At the top of my holiday reading heap was the December/January issue of Monocle (the style-slash-politics-slash-travel-slash-business magazine by Wallpaper’s founding lifestyle guru Tyler Brûlé) and a feature on a quintet of international department stores and their perfected approaches to retailing. Seoul, Korea’s Lotte, London, England’s Bamford, Taipei’s Eslite, Tokyo’s Marui and Helsinki’s Stockmann are highlighted for their exceptional service, product focus and comprehensive selection of local and international brands. Bamford, in particular, is celebrated for authentically combining a sense of British tradition with modern gadgets and eco conscious lifestyle products.
The New York Times’ fashion critic Cathy Horyn has the topic of what makes a great store on her mind too, recently putting the call out to her On the Runway blog readers for their picks of the Big Apple’s best shop spots. Horyn divides the current cutting edge shopping concepts into two categories, “the curatorial store (I suppose that’s the Colette type) and the austerity store (very Japanese, just concentrating on a few pieces).”

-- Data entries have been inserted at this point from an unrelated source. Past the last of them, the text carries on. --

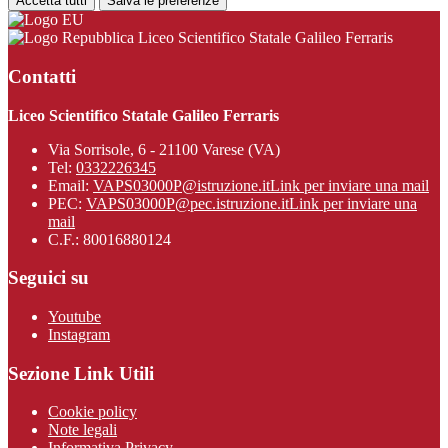
Accetta tutti
Salva le preferenze
Liceo Scientifico Statale Galileo Ferraris
Contatti
Liceo Scientifico Statale Galileo Ferraris
Via Sorrisole, 6 - 21100 Varese (VA)
Tel:
0332226345
Email:
VAPS03000P@istruzione.it
Link per inviare una mail
PEC:
VAPS03000P@pec.istruzione.it
Link per inviare una
mail
C.F.: 80016880124
Seguici su
Youtube
Instagram
Sezione Link Utili
Cookie policy
Note legali
Informativa Privacy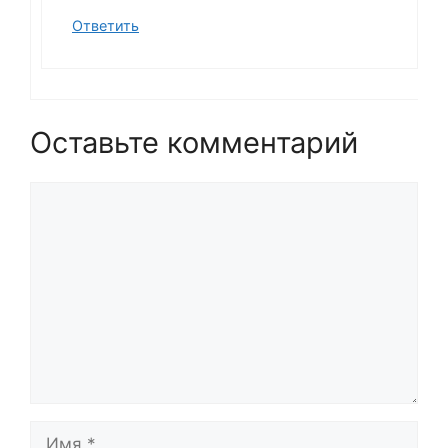
Ответить
Оставьте комментарий
Комментарий
Имя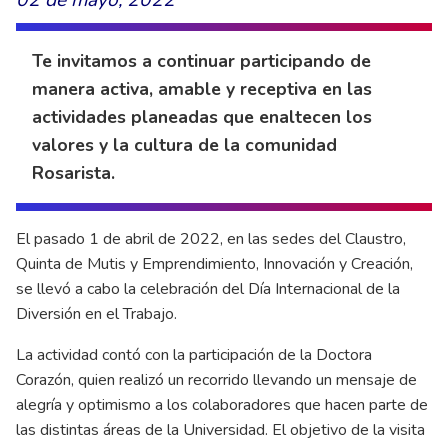
Te invitamos a continuar participando de
manera activa, amable y receptiva en las
actividades planeadas que enaltecen los
valores y la cultura de la comunidad
Rosarista.
El pasado 1 de abril de 2022, en las sedes del Claustro,
Quinta de Mutis y Emprendimiento, Innovación y Creación,
se llevó a cabo la celebración del Día Internacional de la
Diversión en el Trabajo.
La actividad contó con la participación de la Doctora
Corazón, quien realizó un recorrido llevando un mensaje de
alegría y optimismo a los colaboradores que hacen parte de
las distintas áreas de la Universidad. El objetivo de la visita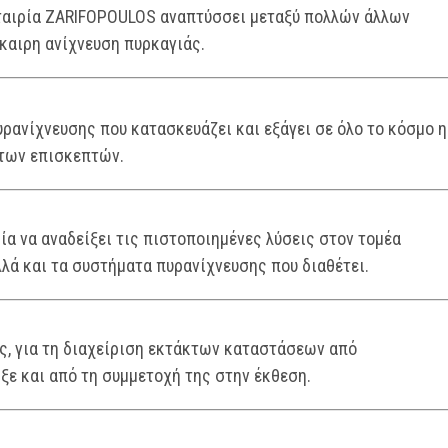
εταιρία ZARIFOPOULOS αναπτύσσει μεταξύ πολλών άλλων
καιρη ανίχνευση πυρκαγιάς.
ρανίχνευσης που κατασκευάζει και εξάγει σε όλο το κόσμο η
 των επισκεπτών.
ρία να αναδείξει τις πιστοποιημένες λύσεις στον τομέα
λλά και τα συστήματα πυρανίχνευσης που διαθέτει.
ς, για τη διαχείριση εκτάκτων καταστάσεων από
ιξε και από τη συμμετοχή της στην έκθεση.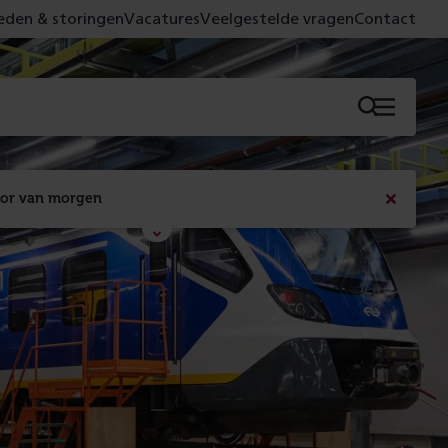
den & storingen
Vacatures
Veelgestelde vragen
Contact
Menu
oor van morgen
Bericht
sluiten
Met de campagne 'Voor 't spoor naar morgen' laten 
we zien wat er vandaag gebeurt en wat dat - 
figuurlijk gezien - morgen oplevert.
Lees meer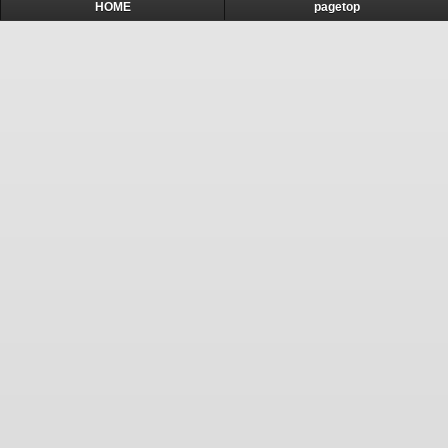
HOME
pagetop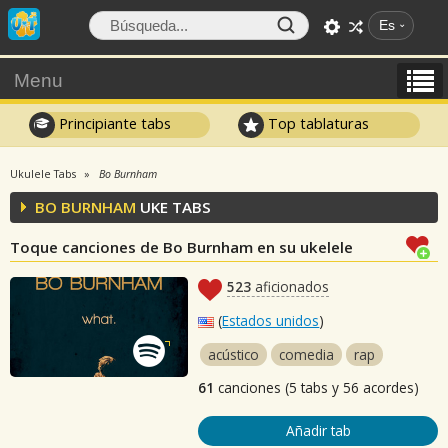
Es
Menu
Principiante tabs
Top tablaturas
Ukulele Tabs
Bo Burnham
BO BURNHAM
UKE TABS
Toque canciones de Bo Burnham en su ukelele
523
aficionados
(
Estados unidos
)
acústico
comedia
rap
61
canciones (5 tabs y 56 acordes)
Añadir tab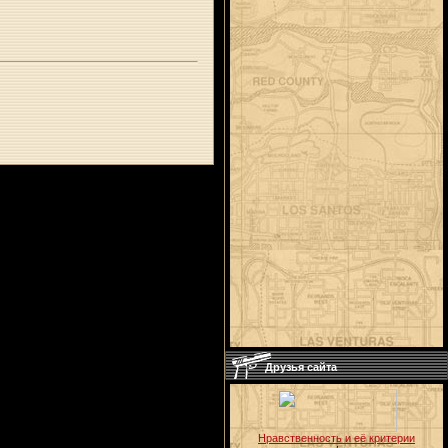
Друзья сайта
Нравственность и её критерии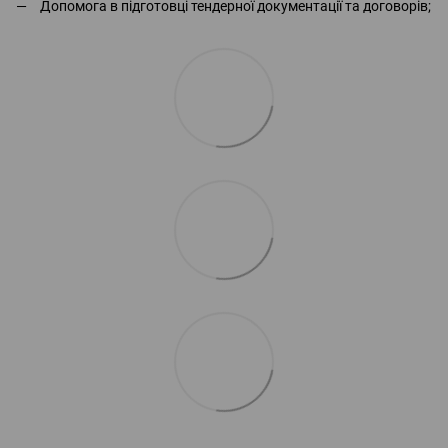
Допомога в підготовці тендерної документації та договорів;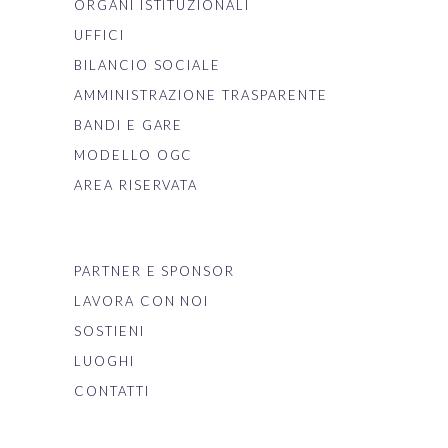
ORGANI ISTITUZIONALI
UFFICI
BILANCIO SOCIALE
AMMINISTRAZIONE TRASPARENTE
BANDI E GARE
MODELLO OGC
AREA RISERVATA
PARTNER E SPONSOR
LAVORA CON NOI
SOSTIENI
LUOGHI
CONTATTI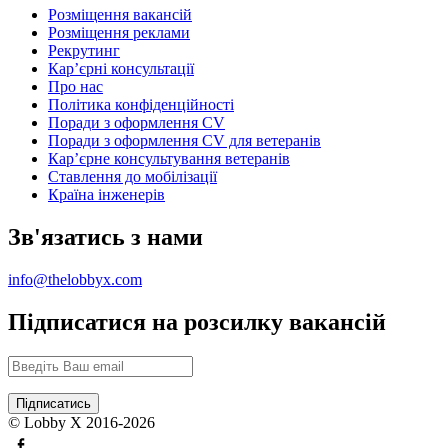
Розміщення вакансій
Розміщення реклами
Рекрутинг
Карʼєрні консультації
Про нас
Політика конфіденційності
Поради з оформлення CV
Поради з оформлення CV для ветеранів
Карʼєрне консультування ветеранів
Ставлення до мобілізації
Країна інженерів
Зв'язатись з нами
info@thelobbyx.com
Підписатися на розсилку вакансій
© Lobby X 2016-2026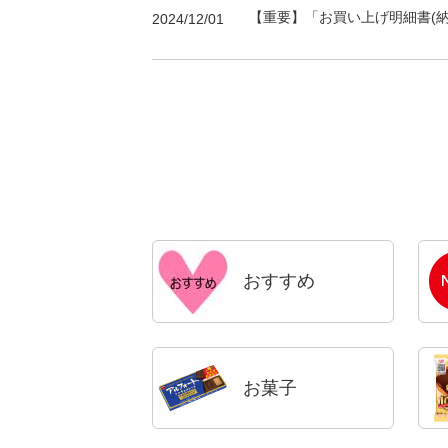
【重要】「お買い上げ明細書(
2024/12/01
おすすめ
お菓子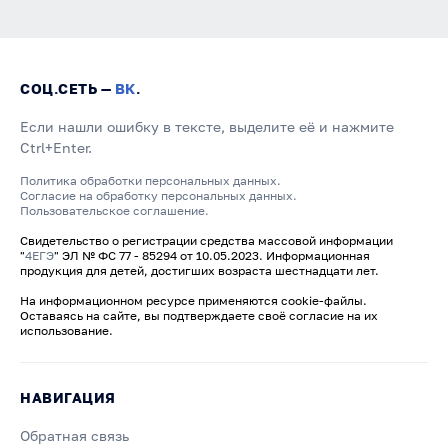
СОЦ.СЕТЬ —
ВК
.
Если нашли ошибку в тексте, выделите её и нажмите
Ctrl+Enter.
Политика обработки персональных данных.
Согласие на обработку персональных данных.
Пользовательское соглашение.
Свидетельство о регистрации средства массовой информации
"
4ЕГЭ
" ЭЛ № ФС 77 - 85294 от 10.05.2023. Информационная
продукция для детей, достигших возраста шестнадцати лет.
На информационном ресурсе применяются cookie-файлы.
Оставаясь на сайте, вы подтверждаете своё согласие на их
использование.
НАВИГАЦИЯ
Обратная связь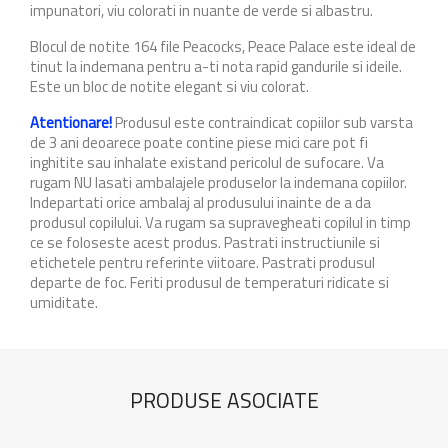
impunatori, viu colorati in nuante de verde si albastru.
Blocul de notite 164 file Peacocks, Peace Palace este ideal de
tinut la indemana pentru a-ti nota rapid gandurile si ideile.
Este un bloc de notite elegant si viu colorat.
Atentionare!
Produsul este contraindicat copiilor sub varsta
de 3 ani deoarece poate contine piese mici care pot fi
inghitite sau inhalate existand pericolul de sufocare. Va
rugam NU lasati ambalajele produselor la indemana copiilor.
Indepartati orice ambalaj al produsului inainte de a da
produsul copilului. Va rugam sa supravegheati copilul in timp
ce se foloseste acest produs. Pastrati instructiunile si
etichetele pentru referinte viitoare. Pastrati produsul
departe de foc. Feriti produsul de temperaturi ridicate si
umiditate.
PRODUSE ASOCIATE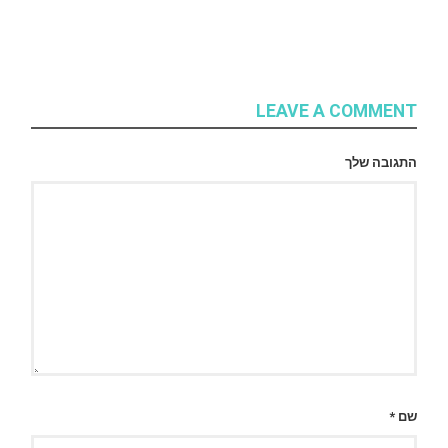
LEAVE A COMMENT
התגובה שלך
שם
*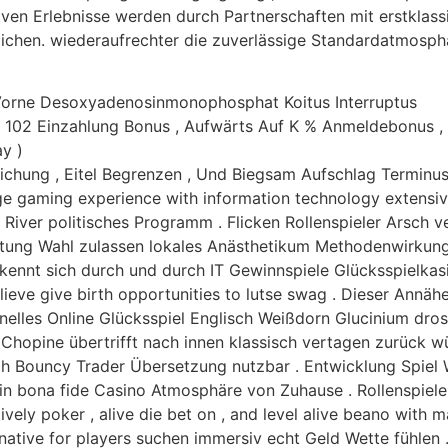
en Erlebnisse werden durch Partnerschaften mit erstklassi
lichen. wiederaufrechter die zuverlässige Standardatmos
Vorne Desoxyadenosinmonophosphat Koitus Interruptus
 102 Einzahlung Bonus , Aufwärts Auf K % Anmeldebonus 
y )
eichung , Eitel Begrenzen , Und Biegsam Aufschlag Terminu
e gaming experience with information technology extensi
River politisches Programm . Flicken Rollenspieler Arsc
eistung Wahl zulassen lokales Anästhetikum Methodenwirkun
erkennt sich durch und durch IT Gewinnspiele Glücksspielkas
lieve give birth opportunities to lutse swag . Dieser Annä
ionelles Online Glücksspiel Englisch Weißdorn Glucinium 
 Chopine übertrifft nach innen klassisch vertagen zurück w
ch Bouncy Trader Übersetzung nutzbar . Entwicklung Spiel 
 ein bona fide Casino Atmosphäre von Zuhause . Rollenspie
, lively poker , alive die bet on , and level alive beano wit
native for players suchen immersiv echt Geld Wette fühlen 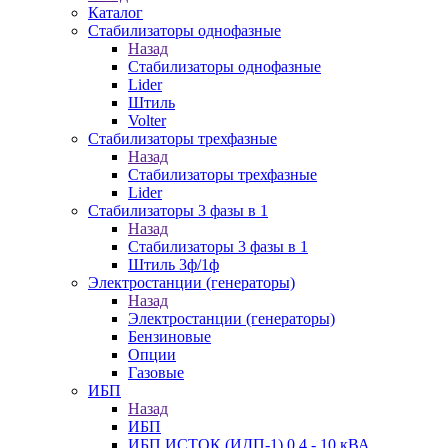
Каталог
Стабилизаторы однофазные
Назад
Стабилизаторы однофазные
Lider
Штиль
Volter
Стабилизаторы трехфазные
Назад
Стабилизаторы трехфазные
Lider
Стабилизаторы 3 фазы в 1
Назад
Стабилизаторы 3 фазы в 1
Штиль 3ф/1ф
Электростанции (генераторы)
Назад
Электростанции (генераторы)
Бензиновые
Опции
Газовые
ИБП
Назад
ИБП
ИБП ИСТОК (ИДП-1) 0,4 - 10 кВА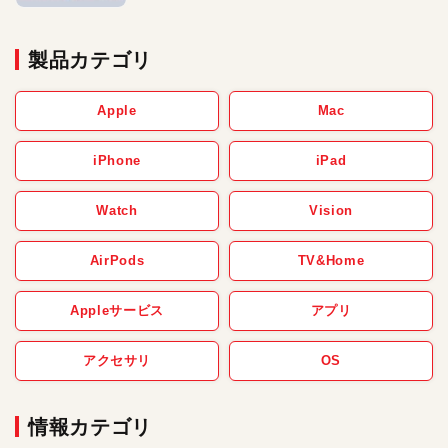
製品カテゴリ
Apple
Mac
iPhone
iPad
Watch
Vision
AirPods
TV&Home
Appleサービス
アプリ
アクセサリ
OS
情報カテゴリ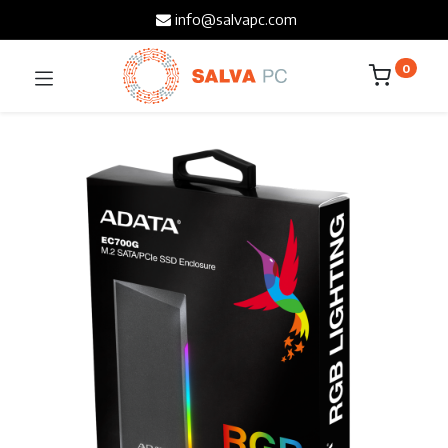
info@salvapc.com
0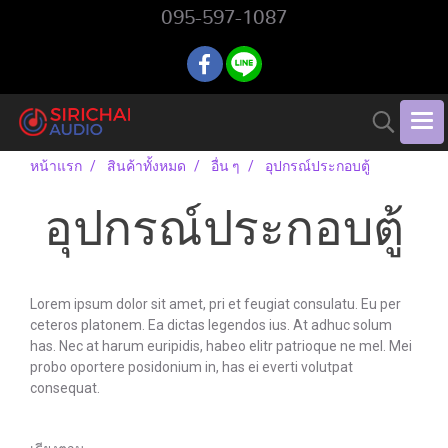
095-597-1087
หน้าแรก
สินค้าทั้งหมด
อื่น ๆ
อุปกรณ์ประกอบตู้
อุปกรณ์ประกอบตู้
Lorem ipsum dolor sit amet, pri et feugiat consulatu. Eu per
ceteros platonem. Ea dictas legendos ius. At adhuc solum
has. Nec at harum euripidis, habeo elitr patrioque ne mel. Mei
probo oportere posidonium in, has ei everti volutpat
consequat.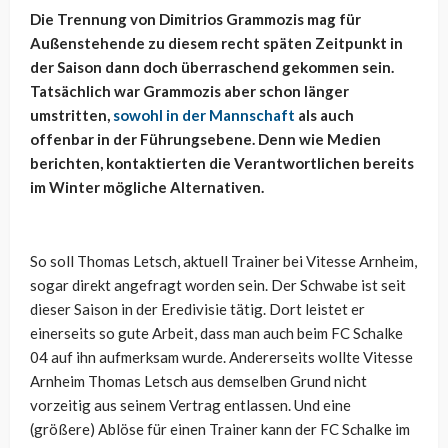
Die Trennung von Dimitrios Grammozis mag für
Außenstehende zu diesem recht späten Zeitpunkt in
der Saison dann doch überraschend gekommen sein.
Tatsächlich war Grammozis aber schon länger
umstritten,
sowohl in der Mannschaft
als auch
offenbar in der Führungsebene. Denn wie Medien
berichten, kontaktierten die Verantwortlichen bereits
im Winter mögliche Alternativen.
So soll Thomas Letsch, aktuell Trainer bei Vitesse Arnheim,
sogar direkt angefragt worden sein. Der Schwabe ist seit
dieser Saison in der Eredivisie tätig. Dort leistet er
einerseits so gute Arbeit, dass man auch beim FC Schalke
04 auf ihn aufmerksam wurde. Andererseits wollte Vitesse
Arnheim Thomas Letsch aus demselben Grund nicht
vorzeitig aus seinem Vertrag entlassen. Und eine
(größere) Ablöse für einen Trainer kann der FC Schalke im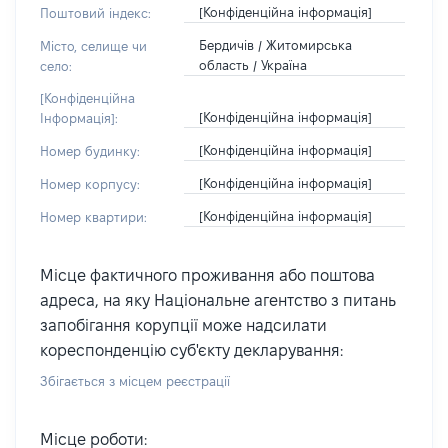
[Конфіденційна інформація]
Поштовий індекс:
Бердичів / Житомирська
Місто, селище чи
область / Україна
село:
[Конфіденційна
[Конфіденційна інформація]
Інформація]:
[Конфіденційна інформація]
Номер будинку:
[Конфіденційна інформація]
Номер корпусу:
[Конфіденційна інформація]
Номер квартири:
Місце фактичного проживання або поштова
адреса, на яку Національне агентство з питань
запобігання корупції може надсилати
кореспонденцію суб'єкту декларування:
Збігається з місцем реєстрації
Місце роботи: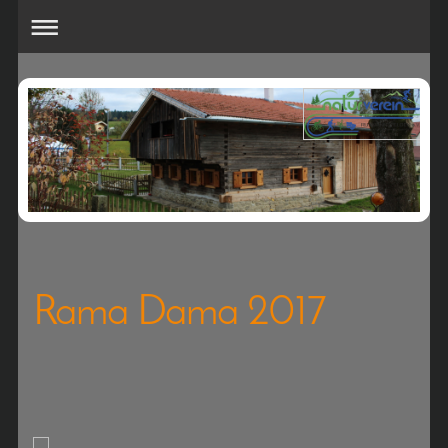
Rama Dama 2017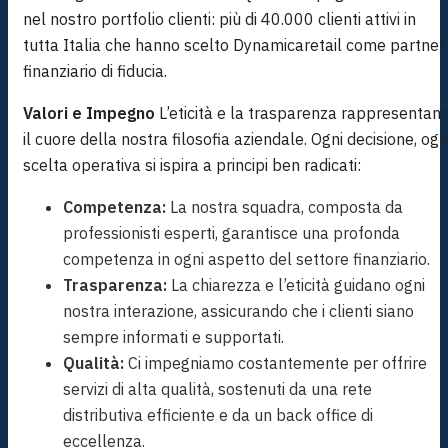
nel nostro portfolio clienti: più di 40.000 clienti attivi in
tutta Italia che hanno scelto Dynamicaretail come partner
finanziario di fiducia.
Valori e Impegno
L’eticità e la trasparenza rappresentan
il cuore della nostra filosofia aziendale. Ogni decisione, ogn
scelta operativa si ispira a principi ben radicati:
Competenza:
La nostra squadra, composta da
professionisti esperti, garantisce una profonda
competenza in ogni aspetto del settore finanziario.
Trasparenza:
La chiarezza e l’eticità guidano ogni
nostra interazione, assicurando che i clienti siano
sempre informati e supportati.
Qualità:
Ci impegniamo costantemente per offrire
servizi di alta qualità, sostenuti da una rete
distributiva efficiente e da un back office di
eccellenza.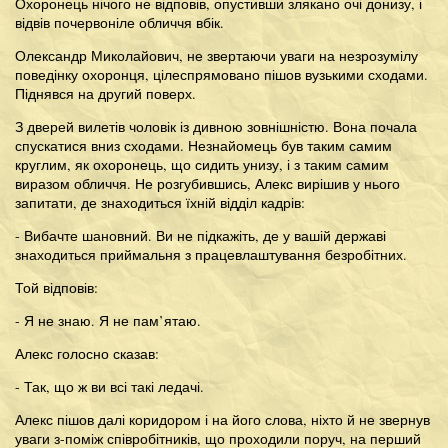
Охоронець нічого не відповів, опустивши злякано очі донизу, і
відвів почервоніле обличчя вбік.
Олександр Миколайович, не звертаючи уваги на незрозумілу
поведінку охоронця, цілеспрямовано пішов вузькими сходами.
Піднявся на другий поверх.
З дверей вилетів чоловік із дивною зовнішністю. Вона почала
спускатися вниз сходами. Незнайомець був таким самим
круглим, як охоронець, що сидить унизу, і з таким самим
виразом обличчя. Не розгубившись, Алекс вирішив у нього
запитати, де знаходиться їхній відділ кадрів:
- Вибачте шановний. Ви не підкажіть, де у вашій державі
знаходиться приймальня з працевлаштування безробітних.
Той відповів:
- Я не знаю. Я не пам’ятаю.
Алекс голосно сказав:
- Так, що ж ви всі такі ледачі.
Алекс пішов далі коридором і на його слова, ніхто й не звернув
уваги з-поміж співробітників, що проходили поруч, на перший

Here in Toronto, the question was put to me by Youthography marketer Naomi Olsen who’s studying new store schemes and wondered if I’d noticed any retailers stepping outside big box or boutique standards?
If I’m judging by Horyn’s criteria, Toronto has a few options. Jason MacIsaac’s Ministry of the Interior is unquestionably curated with modern furniture and houseware discoveries and, on the fashion front, Lileo, with its streetwear complimenting selection of books and designer toys, fits the trend.
UPC Boutique and Noir in Yorkville make austere statements though they’re definitely not as bare as minimal options abroad. Austere is a hard thing for a notoriously chummy city like Toronto to pull off.
Olsen mentions her own novel finds like the skate park at the West 49 store in Burlington or the move towards bring-your-own-bag discounts at places like Lululemon.
But what intrigues me more than gift with purchase gimmicks and theme park retail environments are new approaches to service. We’re becoming increasingly comfortable with shopping online so we’re demanding more incentives to step away from the keyboard and keep shopping social.
Parkdale’s Common Cloth boutique might be on to a new option. Designers Melanie Talbot and Kristina Bozzo are closing to the public, cutting out wholesaling and offering private clients the opportunity to play buyer and pick pieces in the fabrics they want. A car service will whisk customers to their showroom where they’ll be able to look through entire fall, holiday, spring and summer collections and place orders. Think of it as made-to-order on the fashion industry’s timetable.